I’m on antidepressants and I’m seeing a psychologist. I’m starting to feel better, I’m starting to recognize me again – not from the mirror, that chick is still 20kg overweight but maybe hiding somewhere behind all the fat. I’m getting smarter, faster, better at work. I’m getting better. And what does my brain do? It wakens the perfectionist and overachiever. I have these voices in my head telling me I should have already lost 10kg, I should be able to run a marathon, why haven’t I solved all the problems at my company yet? The voices are demanding, and they are disappointed that my reality, my reality, is that. Some day I sleep till noon. I still order junk food on uber eats. I still drink too much wine on weekdays. Some days I just spend 8 hours watching Netflix and moving the mouse on my work laptop so that the bubble on Teams doesn’t turn yellow. I don’t see my friends, I cancel on them. But. And here’s the thing. There is a change. This morning I put my couch pillows coverings to the washing machine as they were dirty, I cleaned my bathroom, and instead of the grocery store 2 minutes from me walked to the one 10 minutes away. I even took my empty wine bottles to recycling. And I did them without having to convince myself to do them. I just did them. This might seem tiny to you but they are massive to me. Even just a couple of months ago these things would have required days and days of internal discussions, of debates of voices of how “could you please just do this” voice going against “who the fuck cares” voice.
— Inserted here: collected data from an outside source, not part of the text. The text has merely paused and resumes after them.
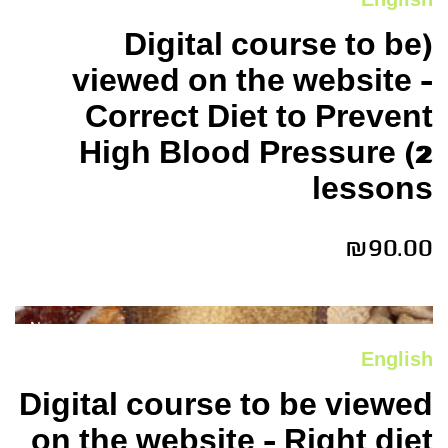
English
(Digital course to be
viewed on the website –
Correct Diet to Prevent
High Blood Pressure (2
lessons
₪
90.00
New
English
Digital course to be viewed
on the website – Right diet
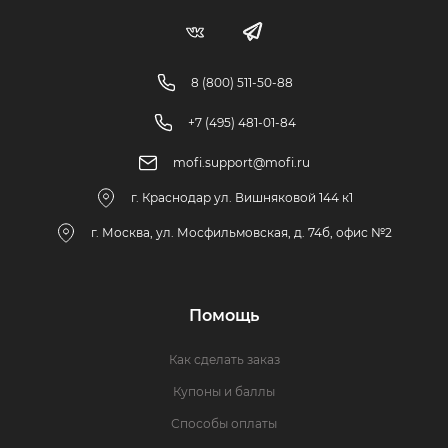
8 (800) 511-50-88
+7 (495) 481-01-84
mofi.support@mofi.ru
г. Краснодар ул. Вишняковой 144 к1
г. Москва, ул. Мосфильмовская, д. 74б, офис №2
Помощь
Как сделать заказ
Купоны и баллы
Способы оплаты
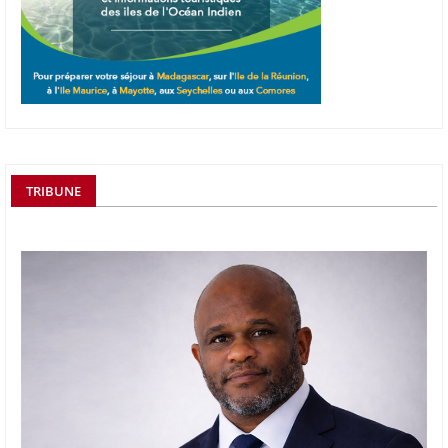
TRIBUNE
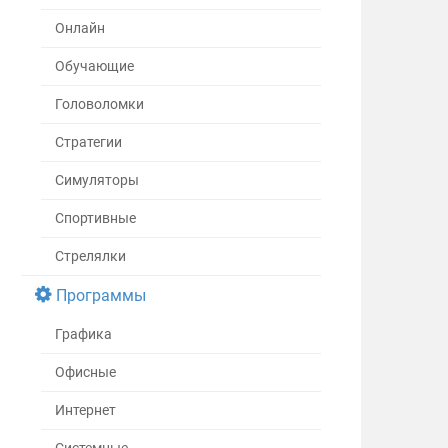
Онлайн
Обучающие
Головоломки
Стратегии
Симуляторы
Спортивные
Стрелялки
Программы
Графика
Офисные
Интернет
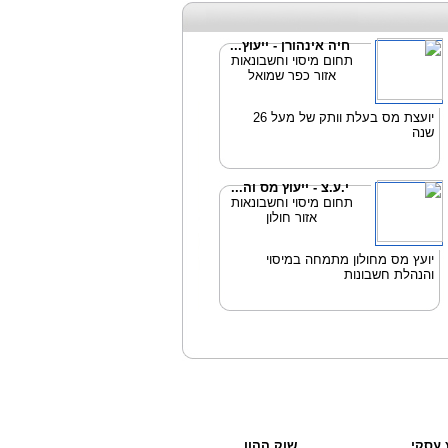
חיה אינהורן - ייעוץ...
תחום מיסוי וחשבונאות
אזור כפר שמואל
יועצת מס בעלת וותק של מעל 26
שנה
י.ע.צ - ייעוץ מס וה...
תחום מיסוי וחשבונאות
אזור חולון
יועץ מס מחולון מתמחה במיסוי
והנהלת חשבונות
ץ עסקי
שוק ההון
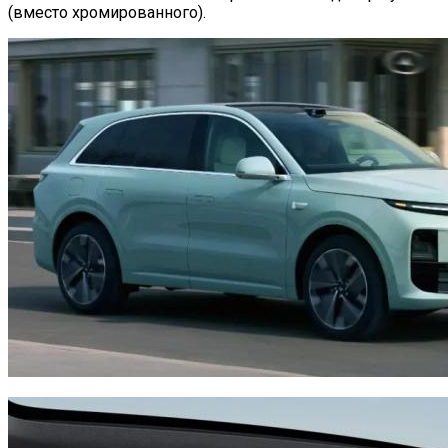
(вместо хромированного).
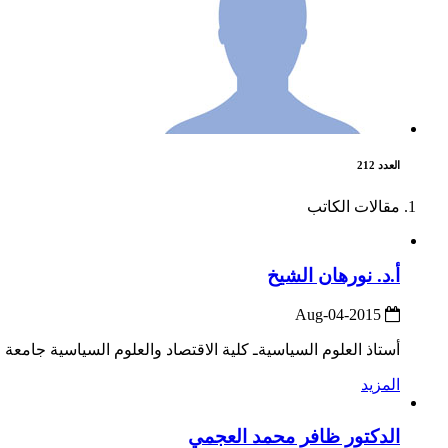
العدد 212
مقالات الكاتب
أ.د. نورهان الشيخ
2015-Aug-04
أستاذ العلوم السياسيةـ كلية الاقتصاد والعلوم السياسية جامعة ال
المزيد
الدكتور ظافر محمد العجمي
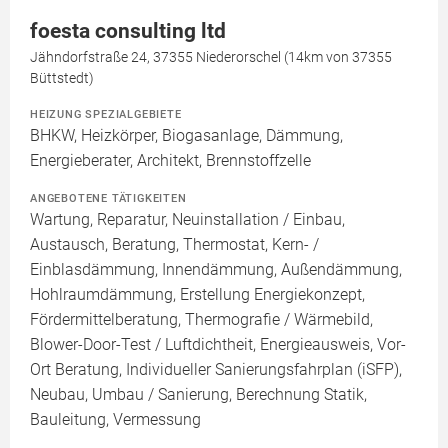
foesta consulting ltd
Jähndorfstraße 24, 37355 Niederorschel (14km von 37355
Büttstedt)
HEIZUNG SPEZIALGEBIETE
BHKW, Heizkörper, Biogasanlage, Dämmung,
Energieberater, Architekt, Brennstoffzelle
ANGEBOTENE TÄTIGKEITEN
Wartung, Reparatur, Neuinstallation / Einbau,
Austausch, Beratung, Thermostat, Kern- /
Einblasdämmung, Innendämmung, Außendämmung,
Hohlraumdämmung, Erstellung Energiekonzept,
Fördermittelberatung, Thermografie / Wärmebild,
Blower-Door-Test / Luftdichtheit, Energieausweis, Vor-
Ort Beratung, Individueller Sanierungsfahrplan (iSFP),
Neubau, Umbau / Sanierung, Berechnung Statik,
Bauleitung, Vermessung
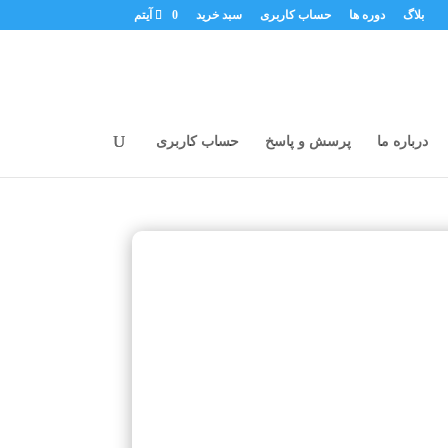
بلاگ
دوره ها
حساب کاربری
سبد خرید
0 آیتم
درباره ما
پرسش و پاسخ
حساب کاربری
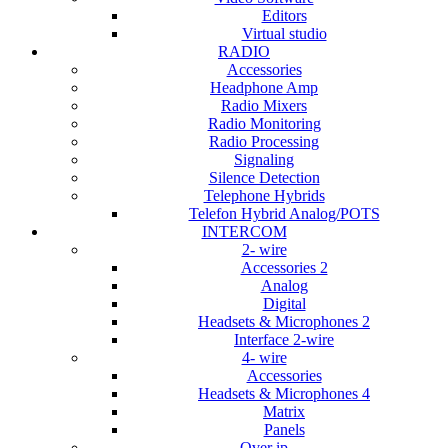
Editors
Virtual studio
RADIO
Accessories
Headphone Amp
Radio Mixers
Radio Monitoring
Radio Processing
Signaling
Silence Detection
Telephone Hybrids
Telefon Hybrid Analog/POTS
INTERCOM
2- wire
Accessories 2
Analog
Digital
Headsets & Microphones 2
Interface 2-wire
4- wire
Accessories
Headsets & Microphones 4
Matrix
Panels
Over ip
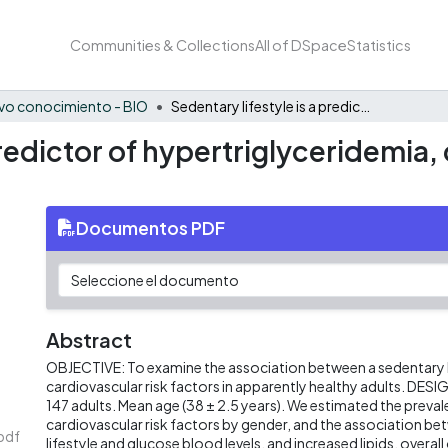
Communities & Collections
All of DSpace
Statistics
vo conocimiento - BIO
Sedentary lifestyle is a predictor of hypertriglyceridemia, central obesity and overweight
predictor of hypertriglyceridemia,
Documentos PDF
Abstract
OBJECTIVE: To examine the association between a sedentary li
cardiovascular risk factors in apparently healthy adults. DESIG
147 adults. Mean age (38 ± 2.5 years). We estimated the preva
cardiovascular risk factors by gender, and the association b
pdf
lifestyle and glucose blood levels, and increased lipids, overal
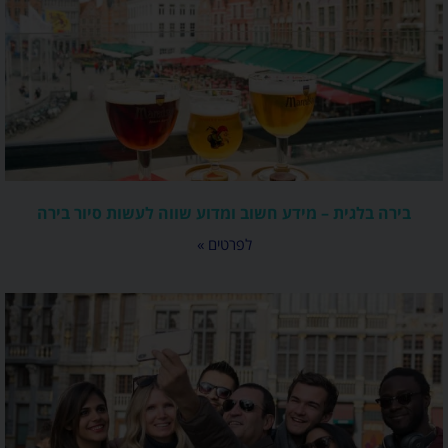
בירה בלגית – מידע חשוב ומדוע שווה לעשות סיור בירה
לפרטים »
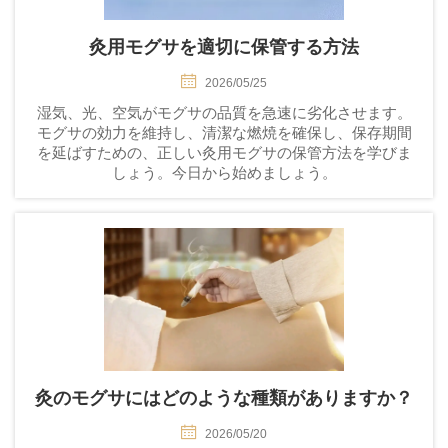
灸用モグサを適切に保管する方法
2026/05/25
湿気、光、空気がモグサの品質を急速に劣化させます。
モグサの効力を維持し、清潔な燃焼を確保し、保存期間
を延ばすための、正しい灸用モグサの保管方法を学びま
しょう。今日から始めましょう。
灸のモグサにはどのような種類がありますか？
2026/05/20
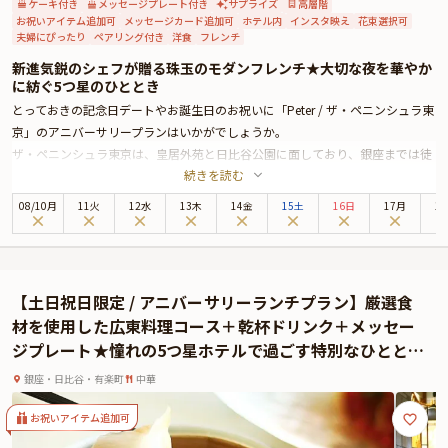
ケーキ付き
メッセージプレート付き
サプライズ
高層階
お祝いアイテム追加可
メッセージカード追加可
ホテル内
インスタ映え
花束選択可
夫婦にぴったり
ペアリング付き
洋食
フレンチ
新進気鋭のシェフが贈る珠玉のモダンフレンチ★大切な夜を華やか
に紡ぐ5つ星のひととき
とっておきの記念日デートやお誕生日のお祝いに「Peter / ザ・ペニンシュラ東
京」のアニバーサリープランはいかがでしょうか。
ザ・ペニンシュラ東京は、皇居外苑と日比谷公園に面しており、銀座までは徒
続きを読む
歩圏内と最高のロケーションに位置する5つ星ホテル。最上階の美食空間
「Peter」では、伝統と革新が調和するモダンフレンチをお楽しみいただけま
08
/
10
月
11火
12水
13木
14金
15土
16日
17月
1
す。ラグジュアリーな空間は特別な夜を優雅に包み込み、最高のおもてなしと
共に、上質な時間をお届けします。お席は、ゆったりと寛げるテーブル席をご
用意しております。自然な会話を交わしながら、ひと皿ごとに心が通い合う、
穏やかで親密な時間をお楽しみください。
【土日祝日限定 / アニバーサリーランチプラン】厳選食
本プランでお召し上がりいただくのは、新進気鋭のシェフ、ヨハン・ダコスタ
材を使用した広東料理コース＋乾杯ドリンク＋メッセー
によるディナーコース。デザートには、メッセージプレートをご用意しており
ジプレート★憧れの5つ星ホテルで過ごす特別なひとと
ます。日本の出汁や日本料理のテクニックなどを取り入れた、華やかなプレゼ
き〜ザ・ペニンシュラ東京
ンテーションのモダンフレンチは、一度食べたら忘れられない美味しさ。特別
銀座・日比谷・有楽町
中華
な夜に相応しい、至高の美食体験をお約束いたします。記憶に残る素敵な日を
「Peter」で心ゆくまでお過ごしください。
お祝いアイテム追加可
★選べるコース＆とっておきの演出が叶うオプション★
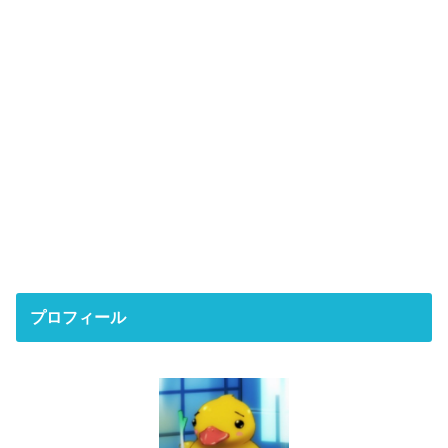
プロフィール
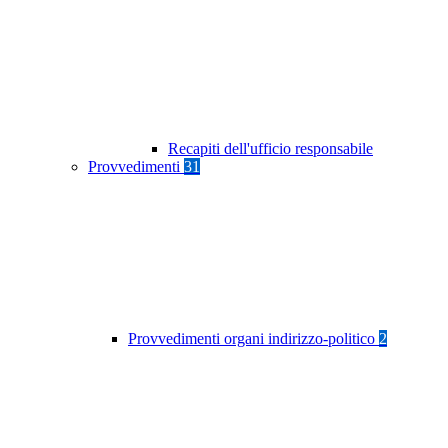
Recapiti dell'ufficio responsabile
Provvedimenti
31
Provvedimenti organi indirizzo-politico
2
I care, that’s who. I care. And I realize this is not an overnight trip. My overachiever side will get her turn but for now we are not aiming for perfect overnight. And it’s going to take a while. We are making progress. And for us (me and all the voices in my head, and, maybe you too?) it means taking small steps at a time. We will have setbacks, we will not be perfect. We are making progress. It takes time. But we will make it. We might take some steps back, we might take side steps. But. We are making steps. We are trying. We are taking steps. It will take time. But we will make it. We will.